The records:
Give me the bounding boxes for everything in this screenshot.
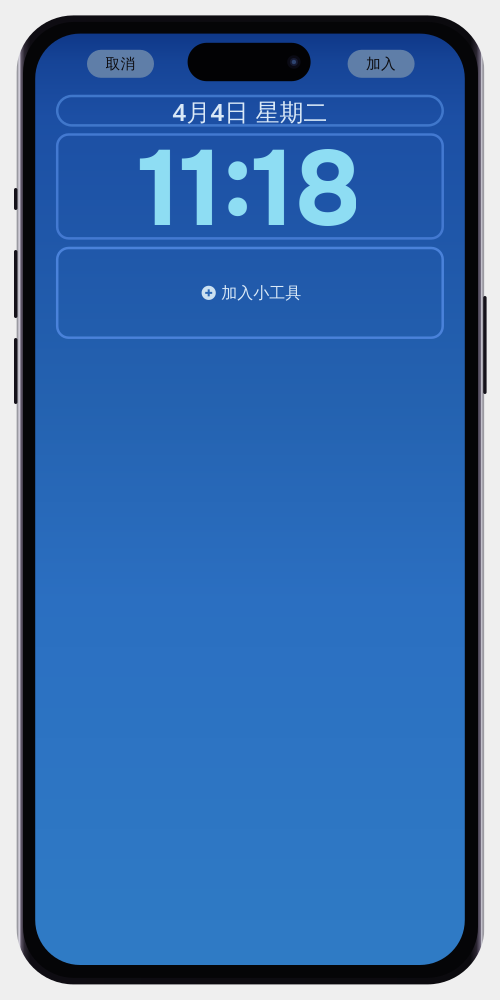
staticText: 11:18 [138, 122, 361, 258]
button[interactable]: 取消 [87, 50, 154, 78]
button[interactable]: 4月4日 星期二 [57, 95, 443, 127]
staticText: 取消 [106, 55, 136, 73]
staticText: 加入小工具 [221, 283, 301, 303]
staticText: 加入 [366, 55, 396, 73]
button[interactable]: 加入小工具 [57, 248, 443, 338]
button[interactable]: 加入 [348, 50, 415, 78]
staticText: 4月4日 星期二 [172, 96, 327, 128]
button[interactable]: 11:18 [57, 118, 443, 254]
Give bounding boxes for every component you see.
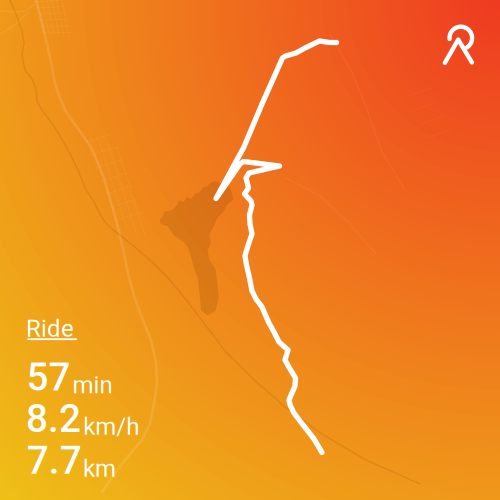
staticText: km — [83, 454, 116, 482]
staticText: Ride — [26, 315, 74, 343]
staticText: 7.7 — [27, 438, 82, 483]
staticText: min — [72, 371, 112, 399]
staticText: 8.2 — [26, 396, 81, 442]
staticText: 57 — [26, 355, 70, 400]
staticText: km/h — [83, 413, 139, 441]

What you need to do:
Set the whole listing down again unchanged, apart from the pictures, which are omitted.

Task response:
Give me the bounding boxes for everything in this screenshot.
staticText: 11:18 [138, 122, 361, 258]
button[interactable]: 取消 [87, 50, 154, 78]
button[interactable]: 4月4日 星期二 [57, 95, 443, 127]
staticText: 取消 [106, 55, 136, 73]
staticText: 加入小工具 [221, 283, 301, 303]
staticText: 加入 [366, 55, 396, 73]
button[interactable]: 加入小工具 [57, 248, 443, 338]
button[interactable]: 加入 [348, 50, 415, 78]
staticText: 4月4日 星期二 [172, 96, 327, 128]
button[interactable]: 11:18 [57, 118, 443, 254]
Give bounding boxes for every component you see.
staticText: km — [83, 454, 116, 482]
staticText: Ride — [26, 315, 74, 343]
staticText: 7.7 — [27, 438, 82, 483]
staticText: min — [72, 371, 112, 399]
staticText: 8.2 — [26, 396, 81, 442]
staticText: 57 — [26, 355, 70, 400]
staticText: km/h — [83, 413, 139, 441]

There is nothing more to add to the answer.